Assignment: Every line of the entries with the word "this" in it should be shown.

(Records from a data source)
§

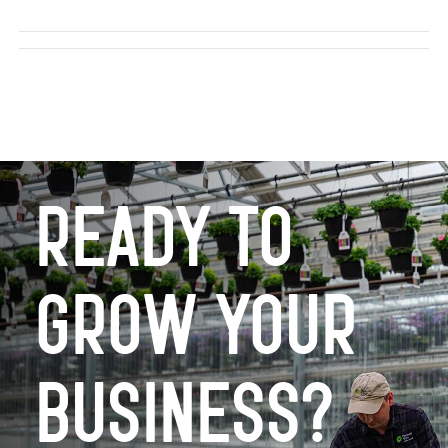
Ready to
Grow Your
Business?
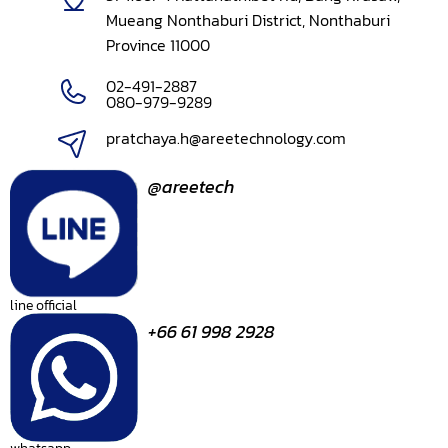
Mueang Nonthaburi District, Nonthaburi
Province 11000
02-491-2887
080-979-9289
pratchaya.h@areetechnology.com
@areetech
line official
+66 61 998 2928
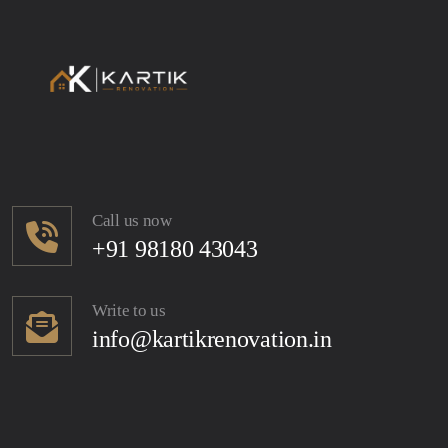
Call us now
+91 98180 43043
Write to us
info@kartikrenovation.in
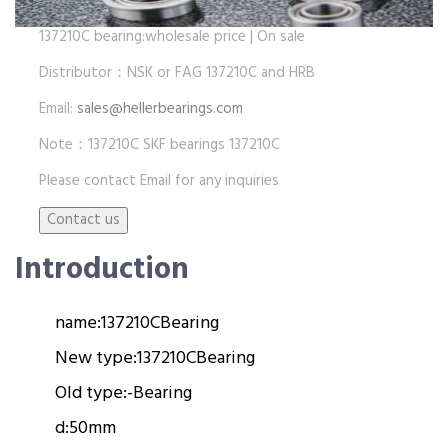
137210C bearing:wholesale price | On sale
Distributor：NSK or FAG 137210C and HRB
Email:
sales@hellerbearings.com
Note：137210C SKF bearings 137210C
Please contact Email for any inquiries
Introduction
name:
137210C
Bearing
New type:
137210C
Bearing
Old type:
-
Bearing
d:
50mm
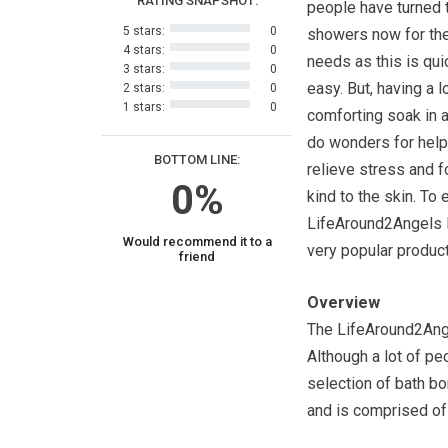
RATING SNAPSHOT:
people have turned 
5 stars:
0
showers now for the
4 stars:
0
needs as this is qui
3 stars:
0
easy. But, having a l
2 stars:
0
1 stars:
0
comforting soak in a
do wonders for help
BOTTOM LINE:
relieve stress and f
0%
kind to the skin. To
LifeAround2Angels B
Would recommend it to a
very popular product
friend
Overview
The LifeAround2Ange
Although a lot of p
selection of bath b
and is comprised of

§

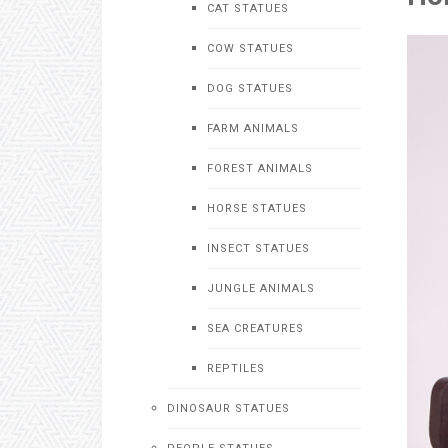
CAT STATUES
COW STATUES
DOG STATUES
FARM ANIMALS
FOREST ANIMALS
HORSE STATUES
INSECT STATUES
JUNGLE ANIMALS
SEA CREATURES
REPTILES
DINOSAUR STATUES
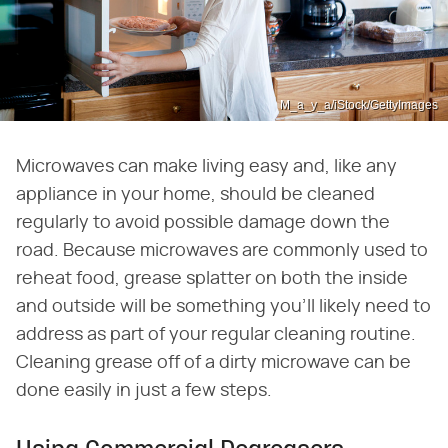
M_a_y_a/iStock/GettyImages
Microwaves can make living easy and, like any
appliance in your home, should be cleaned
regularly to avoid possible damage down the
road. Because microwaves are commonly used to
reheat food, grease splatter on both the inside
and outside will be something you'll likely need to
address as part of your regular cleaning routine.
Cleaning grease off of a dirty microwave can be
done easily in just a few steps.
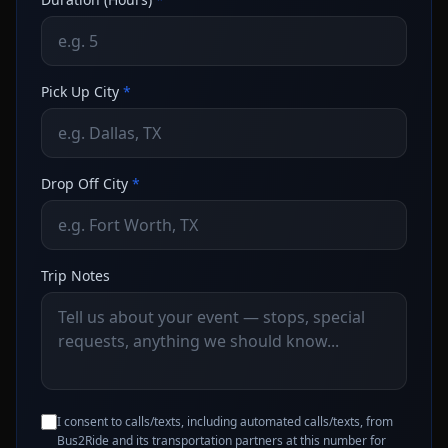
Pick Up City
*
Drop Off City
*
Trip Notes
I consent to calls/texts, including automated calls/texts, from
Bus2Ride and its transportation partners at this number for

§

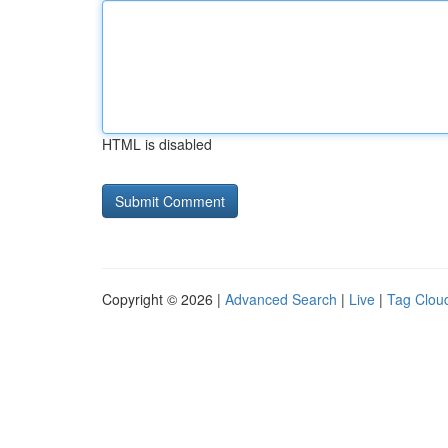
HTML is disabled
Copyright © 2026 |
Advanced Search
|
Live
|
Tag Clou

§

Response:
needs as this is qui
Bus2Ride and its transportation partners at this number for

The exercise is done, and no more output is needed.